I sat down to watch my favorite television program, The Lone Ranger, on our brand new color TV set. Color television had just hit the market and was my father's most prized possession.
I was riveted in front of the set as my hero was pinned down behind some rocks by a band of bad guys. It was all very exciting as I recall.
My youngest sister, Pam, toddled by in front of the television with my BB gun in tow.
"Pam give me that gun, it's not a toy, it's a dangerous weapon. Besides, you're a girl!'' I shouted as any older brother would.
I went on to tell my sister how to handle a weapon, and lectured her as Dad had me. Then I began to tell her about my incredible marksmanship. You know, brother-sister stuff, like, "I could shoot the wings off a butterfly at distances greater than a mile.''
Then the biggest mistake of my young life.
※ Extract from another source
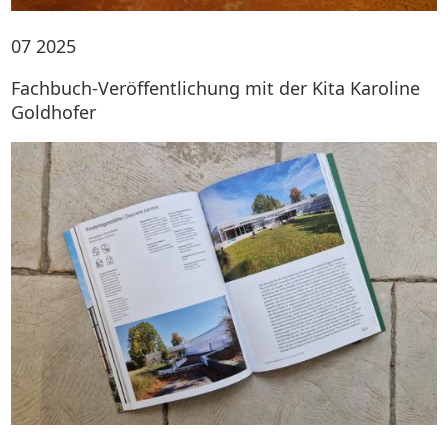
07
2025
Fachbuch-Veröffentlichung mit der Kita Karoline
Goldhofer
"Watch Pam, I bet I could shoot that bad guy on TV and save the life of the Lone Ranger.'' Taking careful aim at the bad guy on TV, I pulled the trigger.
It was a shot, "heard round my world."
Sparks flew, smoke rose to the ceiling.
The unthinkable had happened.
I had forgotten the gun was loaded.
I could have better explained the death of the family cow.
My dad's most prized possession, his brand new color television set, was dead. I had killed it and most likely signed my own death warrant with that one shot. Visions of my dad with steam rolling from each ear, like the meanest bull in the pasture ran through my mind. And since the TV sat smack-dab in the middle of the living room, there was little hope it would go unnoticed.
After the whipping, that was the last time I saw my BB gun until now. My dad says now I've finally matured enough to handle the weapon.
Learning the lessons of life can sometimes be extremely painful, but well learned.
To this day I have never shot another TV.